**Work order**
From the records below, transcribe exactly the lines that begin at the line with "begin testing the" and end at the line with "your dashboard wallet.", both included.

**Material for this task**

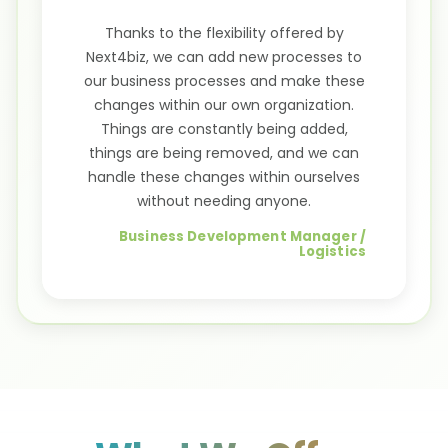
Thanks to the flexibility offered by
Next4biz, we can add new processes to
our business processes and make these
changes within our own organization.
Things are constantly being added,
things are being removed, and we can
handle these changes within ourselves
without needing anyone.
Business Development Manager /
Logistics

==

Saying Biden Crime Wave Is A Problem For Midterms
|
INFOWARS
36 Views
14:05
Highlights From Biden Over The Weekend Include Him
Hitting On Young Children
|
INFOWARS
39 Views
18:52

--

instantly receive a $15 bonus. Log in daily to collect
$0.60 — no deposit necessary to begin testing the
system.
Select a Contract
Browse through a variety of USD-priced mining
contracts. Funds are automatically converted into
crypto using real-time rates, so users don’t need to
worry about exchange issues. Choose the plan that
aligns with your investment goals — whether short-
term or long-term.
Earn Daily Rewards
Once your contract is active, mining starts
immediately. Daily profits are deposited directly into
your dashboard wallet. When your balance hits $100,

**Exercise response**
$0.60 — no deposit necessary to begin testing the
system.
Select a Contract
Browse through a variety of USD-priced mining
contracts. Funds are automatically converted into
crypto using real-time rates, so users don’t need to
worry about exchange issues. Choose the plan that
aligns with your investment goals — whether short-
term or long-term.
Earn Daily Rewards
Once your contract is active, mining starts
immediately. Daily profits are deposited directly into
your dashboard wallet. When your balance hits $100,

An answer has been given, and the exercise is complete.